■ **Task**
Would you return, word for word, the lines of the data below from the line with "s365 (777, 1592)" through the line with "首页 (87, 134)", and no others?

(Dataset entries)
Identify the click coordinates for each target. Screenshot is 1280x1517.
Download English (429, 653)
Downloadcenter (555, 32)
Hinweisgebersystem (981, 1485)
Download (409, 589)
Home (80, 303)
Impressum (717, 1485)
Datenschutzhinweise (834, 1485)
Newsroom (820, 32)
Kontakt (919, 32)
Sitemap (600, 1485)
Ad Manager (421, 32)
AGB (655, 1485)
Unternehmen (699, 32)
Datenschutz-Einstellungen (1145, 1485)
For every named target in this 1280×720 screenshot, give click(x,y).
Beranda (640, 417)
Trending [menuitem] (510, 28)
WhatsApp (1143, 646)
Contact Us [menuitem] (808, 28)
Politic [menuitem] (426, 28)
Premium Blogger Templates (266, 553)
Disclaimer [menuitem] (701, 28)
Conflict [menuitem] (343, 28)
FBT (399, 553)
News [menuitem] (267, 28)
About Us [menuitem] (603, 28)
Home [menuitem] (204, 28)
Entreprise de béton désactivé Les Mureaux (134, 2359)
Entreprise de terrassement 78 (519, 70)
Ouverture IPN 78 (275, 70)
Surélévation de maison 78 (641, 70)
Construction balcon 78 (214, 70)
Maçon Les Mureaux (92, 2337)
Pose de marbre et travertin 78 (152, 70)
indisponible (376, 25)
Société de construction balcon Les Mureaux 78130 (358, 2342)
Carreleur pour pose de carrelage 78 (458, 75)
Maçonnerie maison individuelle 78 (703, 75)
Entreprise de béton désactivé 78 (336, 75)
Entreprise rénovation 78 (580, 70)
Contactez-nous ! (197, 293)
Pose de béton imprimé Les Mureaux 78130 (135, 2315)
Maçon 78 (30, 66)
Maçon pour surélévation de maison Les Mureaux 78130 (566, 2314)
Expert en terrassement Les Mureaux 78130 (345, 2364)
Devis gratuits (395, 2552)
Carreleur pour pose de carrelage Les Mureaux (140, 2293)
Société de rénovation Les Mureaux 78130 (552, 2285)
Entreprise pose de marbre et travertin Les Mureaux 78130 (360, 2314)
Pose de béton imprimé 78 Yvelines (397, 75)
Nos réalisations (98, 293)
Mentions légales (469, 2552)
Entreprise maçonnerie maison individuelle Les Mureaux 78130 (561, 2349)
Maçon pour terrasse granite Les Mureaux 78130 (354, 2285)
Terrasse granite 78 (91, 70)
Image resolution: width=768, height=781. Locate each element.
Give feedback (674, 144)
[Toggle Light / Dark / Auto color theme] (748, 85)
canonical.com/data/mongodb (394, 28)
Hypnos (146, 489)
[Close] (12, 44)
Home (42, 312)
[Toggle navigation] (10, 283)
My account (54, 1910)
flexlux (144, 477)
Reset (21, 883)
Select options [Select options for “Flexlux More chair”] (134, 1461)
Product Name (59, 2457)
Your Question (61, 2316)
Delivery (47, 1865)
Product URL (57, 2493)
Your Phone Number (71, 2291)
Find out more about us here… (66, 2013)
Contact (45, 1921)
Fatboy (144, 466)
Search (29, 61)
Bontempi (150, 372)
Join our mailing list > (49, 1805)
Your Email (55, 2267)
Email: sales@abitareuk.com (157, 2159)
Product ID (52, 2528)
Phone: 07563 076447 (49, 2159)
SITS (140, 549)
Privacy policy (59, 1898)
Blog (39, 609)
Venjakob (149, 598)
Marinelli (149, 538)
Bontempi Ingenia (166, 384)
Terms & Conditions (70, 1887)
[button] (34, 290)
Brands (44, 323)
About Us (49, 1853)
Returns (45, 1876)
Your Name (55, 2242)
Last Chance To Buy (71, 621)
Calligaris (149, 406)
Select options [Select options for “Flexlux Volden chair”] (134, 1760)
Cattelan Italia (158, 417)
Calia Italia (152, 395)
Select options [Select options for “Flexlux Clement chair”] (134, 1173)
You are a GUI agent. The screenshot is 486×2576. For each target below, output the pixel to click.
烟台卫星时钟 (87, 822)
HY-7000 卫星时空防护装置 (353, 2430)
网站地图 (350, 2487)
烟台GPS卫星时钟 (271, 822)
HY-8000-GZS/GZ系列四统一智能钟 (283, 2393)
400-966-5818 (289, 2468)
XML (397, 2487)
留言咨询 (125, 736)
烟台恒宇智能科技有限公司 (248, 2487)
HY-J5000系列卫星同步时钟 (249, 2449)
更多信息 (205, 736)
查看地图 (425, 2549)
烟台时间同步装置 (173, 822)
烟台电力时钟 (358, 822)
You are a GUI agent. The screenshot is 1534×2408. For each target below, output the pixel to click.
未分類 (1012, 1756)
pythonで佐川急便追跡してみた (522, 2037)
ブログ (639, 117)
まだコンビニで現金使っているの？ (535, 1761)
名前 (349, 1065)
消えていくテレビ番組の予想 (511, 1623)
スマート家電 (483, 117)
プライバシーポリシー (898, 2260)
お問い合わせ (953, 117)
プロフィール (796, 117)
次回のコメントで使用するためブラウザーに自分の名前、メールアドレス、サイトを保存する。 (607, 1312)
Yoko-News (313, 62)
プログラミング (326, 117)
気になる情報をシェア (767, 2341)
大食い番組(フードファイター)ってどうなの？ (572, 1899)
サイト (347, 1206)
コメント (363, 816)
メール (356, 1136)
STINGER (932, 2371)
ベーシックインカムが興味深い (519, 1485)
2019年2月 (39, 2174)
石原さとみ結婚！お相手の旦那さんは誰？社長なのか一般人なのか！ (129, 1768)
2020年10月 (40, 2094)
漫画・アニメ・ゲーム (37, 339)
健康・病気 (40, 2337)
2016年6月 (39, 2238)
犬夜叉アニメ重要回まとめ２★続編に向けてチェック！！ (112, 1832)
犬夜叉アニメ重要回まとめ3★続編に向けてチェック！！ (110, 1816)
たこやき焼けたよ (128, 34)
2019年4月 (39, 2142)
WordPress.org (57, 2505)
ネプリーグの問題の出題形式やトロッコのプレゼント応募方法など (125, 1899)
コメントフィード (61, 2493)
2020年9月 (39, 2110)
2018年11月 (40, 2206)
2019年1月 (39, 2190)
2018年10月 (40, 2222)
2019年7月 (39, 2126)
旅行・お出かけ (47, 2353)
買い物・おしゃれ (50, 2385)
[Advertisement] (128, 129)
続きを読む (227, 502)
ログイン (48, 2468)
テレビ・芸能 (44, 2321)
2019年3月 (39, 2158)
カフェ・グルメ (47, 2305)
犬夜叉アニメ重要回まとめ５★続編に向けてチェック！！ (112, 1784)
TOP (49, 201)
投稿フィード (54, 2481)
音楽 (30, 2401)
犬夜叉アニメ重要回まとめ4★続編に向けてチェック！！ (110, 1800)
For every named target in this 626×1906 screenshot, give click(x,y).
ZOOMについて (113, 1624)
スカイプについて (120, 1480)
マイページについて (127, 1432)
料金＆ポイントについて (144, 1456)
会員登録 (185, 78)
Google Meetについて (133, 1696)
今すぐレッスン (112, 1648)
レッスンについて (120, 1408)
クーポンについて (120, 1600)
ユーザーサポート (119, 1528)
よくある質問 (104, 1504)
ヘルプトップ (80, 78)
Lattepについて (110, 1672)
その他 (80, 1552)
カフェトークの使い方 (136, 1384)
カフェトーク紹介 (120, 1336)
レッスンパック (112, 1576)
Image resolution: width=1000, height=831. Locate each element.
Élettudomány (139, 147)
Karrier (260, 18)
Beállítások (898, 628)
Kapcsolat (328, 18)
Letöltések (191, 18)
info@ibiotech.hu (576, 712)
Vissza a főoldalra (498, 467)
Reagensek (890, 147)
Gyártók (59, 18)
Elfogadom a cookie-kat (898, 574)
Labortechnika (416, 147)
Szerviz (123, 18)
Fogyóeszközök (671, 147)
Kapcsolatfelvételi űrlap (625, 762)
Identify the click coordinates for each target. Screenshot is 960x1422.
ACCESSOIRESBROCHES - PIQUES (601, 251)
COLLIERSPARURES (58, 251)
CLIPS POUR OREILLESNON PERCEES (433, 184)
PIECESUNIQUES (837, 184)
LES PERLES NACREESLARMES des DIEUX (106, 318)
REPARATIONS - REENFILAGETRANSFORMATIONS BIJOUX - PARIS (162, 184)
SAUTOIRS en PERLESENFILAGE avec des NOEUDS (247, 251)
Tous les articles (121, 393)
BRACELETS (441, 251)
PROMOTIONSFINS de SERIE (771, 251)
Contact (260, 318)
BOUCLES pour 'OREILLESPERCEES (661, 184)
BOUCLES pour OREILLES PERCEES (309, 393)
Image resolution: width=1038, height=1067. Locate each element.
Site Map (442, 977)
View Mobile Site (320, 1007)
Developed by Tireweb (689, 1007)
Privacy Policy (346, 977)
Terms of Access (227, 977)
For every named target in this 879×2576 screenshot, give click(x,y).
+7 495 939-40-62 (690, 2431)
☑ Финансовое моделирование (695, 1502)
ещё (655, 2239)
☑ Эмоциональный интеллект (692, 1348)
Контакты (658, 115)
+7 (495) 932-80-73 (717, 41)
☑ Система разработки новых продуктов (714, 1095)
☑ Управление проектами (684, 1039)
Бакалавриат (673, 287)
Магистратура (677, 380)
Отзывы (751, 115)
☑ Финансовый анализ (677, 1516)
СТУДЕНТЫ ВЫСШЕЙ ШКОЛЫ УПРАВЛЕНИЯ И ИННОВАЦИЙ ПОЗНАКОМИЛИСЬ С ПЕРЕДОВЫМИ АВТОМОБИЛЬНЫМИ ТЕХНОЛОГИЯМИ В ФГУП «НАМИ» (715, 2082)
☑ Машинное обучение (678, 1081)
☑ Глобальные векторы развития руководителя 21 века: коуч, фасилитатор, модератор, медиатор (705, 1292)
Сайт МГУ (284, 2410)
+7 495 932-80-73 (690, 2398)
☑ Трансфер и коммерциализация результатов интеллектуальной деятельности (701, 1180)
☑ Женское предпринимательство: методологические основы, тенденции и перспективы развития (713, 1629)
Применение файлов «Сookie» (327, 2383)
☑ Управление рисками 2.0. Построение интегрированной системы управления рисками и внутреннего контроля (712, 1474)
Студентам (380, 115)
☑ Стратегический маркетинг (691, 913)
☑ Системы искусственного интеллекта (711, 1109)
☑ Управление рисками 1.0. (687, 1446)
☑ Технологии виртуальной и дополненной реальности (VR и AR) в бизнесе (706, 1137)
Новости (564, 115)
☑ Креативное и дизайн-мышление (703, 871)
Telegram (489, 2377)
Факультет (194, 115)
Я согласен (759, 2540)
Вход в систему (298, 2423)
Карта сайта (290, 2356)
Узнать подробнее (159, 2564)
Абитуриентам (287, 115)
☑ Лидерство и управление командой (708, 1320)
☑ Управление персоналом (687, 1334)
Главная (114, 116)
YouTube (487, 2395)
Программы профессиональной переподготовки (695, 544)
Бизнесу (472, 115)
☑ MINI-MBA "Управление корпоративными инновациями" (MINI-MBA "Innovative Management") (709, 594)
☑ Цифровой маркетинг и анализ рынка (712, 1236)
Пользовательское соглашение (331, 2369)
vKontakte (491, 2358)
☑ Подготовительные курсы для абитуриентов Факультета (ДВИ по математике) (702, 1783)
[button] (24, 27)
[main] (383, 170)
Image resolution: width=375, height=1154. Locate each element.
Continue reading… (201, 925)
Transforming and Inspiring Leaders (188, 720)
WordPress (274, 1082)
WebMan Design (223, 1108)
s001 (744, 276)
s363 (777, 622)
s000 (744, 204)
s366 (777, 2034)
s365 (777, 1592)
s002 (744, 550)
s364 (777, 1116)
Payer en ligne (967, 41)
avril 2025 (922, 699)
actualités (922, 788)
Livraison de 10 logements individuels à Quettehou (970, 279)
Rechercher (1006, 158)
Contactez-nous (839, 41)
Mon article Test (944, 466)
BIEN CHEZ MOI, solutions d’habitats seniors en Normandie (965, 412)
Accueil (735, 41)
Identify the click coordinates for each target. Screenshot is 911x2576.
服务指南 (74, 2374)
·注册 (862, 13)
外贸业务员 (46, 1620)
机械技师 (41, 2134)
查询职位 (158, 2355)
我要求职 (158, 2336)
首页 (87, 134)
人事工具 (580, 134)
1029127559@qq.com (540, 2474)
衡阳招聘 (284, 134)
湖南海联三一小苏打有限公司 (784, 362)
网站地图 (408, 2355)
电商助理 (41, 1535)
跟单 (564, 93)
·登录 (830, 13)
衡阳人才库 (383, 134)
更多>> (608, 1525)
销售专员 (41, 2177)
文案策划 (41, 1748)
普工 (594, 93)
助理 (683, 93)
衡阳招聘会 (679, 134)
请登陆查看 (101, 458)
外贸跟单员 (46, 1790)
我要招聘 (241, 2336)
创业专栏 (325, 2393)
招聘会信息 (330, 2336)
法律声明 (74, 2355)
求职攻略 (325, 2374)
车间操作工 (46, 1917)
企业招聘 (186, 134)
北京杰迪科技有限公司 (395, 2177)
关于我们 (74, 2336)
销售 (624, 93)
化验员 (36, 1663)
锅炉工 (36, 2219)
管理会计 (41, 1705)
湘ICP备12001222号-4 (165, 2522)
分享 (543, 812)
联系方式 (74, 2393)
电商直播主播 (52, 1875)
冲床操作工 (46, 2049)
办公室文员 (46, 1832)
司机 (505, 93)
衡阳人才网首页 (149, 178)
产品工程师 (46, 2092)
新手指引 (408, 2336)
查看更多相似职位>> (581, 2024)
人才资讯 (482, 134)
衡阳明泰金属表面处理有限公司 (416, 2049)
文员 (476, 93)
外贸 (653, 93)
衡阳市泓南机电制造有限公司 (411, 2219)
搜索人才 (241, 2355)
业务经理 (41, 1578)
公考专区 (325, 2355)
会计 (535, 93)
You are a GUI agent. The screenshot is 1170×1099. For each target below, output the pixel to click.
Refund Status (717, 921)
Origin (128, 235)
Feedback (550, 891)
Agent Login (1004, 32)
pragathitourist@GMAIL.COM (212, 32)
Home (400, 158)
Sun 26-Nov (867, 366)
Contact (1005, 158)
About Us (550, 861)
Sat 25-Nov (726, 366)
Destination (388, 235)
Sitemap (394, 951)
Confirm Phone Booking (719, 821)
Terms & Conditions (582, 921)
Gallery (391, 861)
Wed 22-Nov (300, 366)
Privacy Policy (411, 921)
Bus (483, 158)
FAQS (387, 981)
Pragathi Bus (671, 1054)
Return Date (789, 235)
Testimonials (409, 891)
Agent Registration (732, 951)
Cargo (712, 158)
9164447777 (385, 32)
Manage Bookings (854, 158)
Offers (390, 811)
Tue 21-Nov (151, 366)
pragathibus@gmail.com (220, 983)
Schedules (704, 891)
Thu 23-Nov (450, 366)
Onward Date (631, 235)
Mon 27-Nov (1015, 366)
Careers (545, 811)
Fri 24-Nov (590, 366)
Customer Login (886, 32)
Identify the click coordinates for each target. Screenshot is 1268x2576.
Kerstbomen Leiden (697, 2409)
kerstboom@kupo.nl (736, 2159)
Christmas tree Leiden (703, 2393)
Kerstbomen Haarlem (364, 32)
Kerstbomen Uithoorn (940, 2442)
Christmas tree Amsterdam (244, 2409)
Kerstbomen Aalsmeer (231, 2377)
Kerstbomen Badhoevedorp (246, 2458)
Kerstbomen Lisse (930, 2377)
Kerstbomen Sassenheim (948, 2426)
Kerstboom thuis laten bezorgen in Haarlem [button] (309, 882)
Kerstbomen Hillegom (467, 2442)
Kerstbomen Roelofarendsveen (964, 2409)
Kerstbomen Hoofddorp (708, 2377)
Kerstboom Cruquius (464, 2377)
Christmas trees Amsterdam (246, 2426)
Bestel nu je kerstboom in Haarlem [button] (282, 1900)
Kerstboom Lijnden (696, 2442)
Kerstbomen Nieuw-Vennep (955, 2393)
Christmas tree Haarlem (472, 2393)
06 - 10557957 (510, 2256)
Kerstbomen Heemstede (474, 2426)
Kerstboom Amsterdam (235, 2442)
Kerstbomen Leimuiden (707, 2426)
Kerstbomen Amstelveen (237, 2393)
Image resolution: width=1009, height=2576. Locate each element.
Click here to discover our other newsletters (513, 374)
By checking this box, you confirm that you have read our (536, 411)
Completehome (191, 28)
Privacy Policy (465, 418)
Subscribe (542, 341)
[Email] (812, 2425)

■ **Result of this exercise**
s365 (777, 1592)
s002 (744, 550)
s364 (777, 1116)
Payer en ligne (967, 41)
avril 2025 (922, 699)
actualités (922, 788)
Livraison de 10 logements individuels à Quettehou (970, 279)
Rechercher (1006, 158)
Contactez-nous (839, 41)
Mon article Test (944, 466)
BIEN CHEZ MOI, solutions d’habitats seniors en Normandie (965, 412)
Accueil (735, 41)
Identify the click coordinates for each target. Screenshot is 911x2576.
服务指南 (74, 2374)
·注册 (862, 13)
外贸业务员 (46, 1620)
机械技师 (41, 2134)
查询职位 (158, 2355)
我要求职 (158, 2336)
首页 (87, 134)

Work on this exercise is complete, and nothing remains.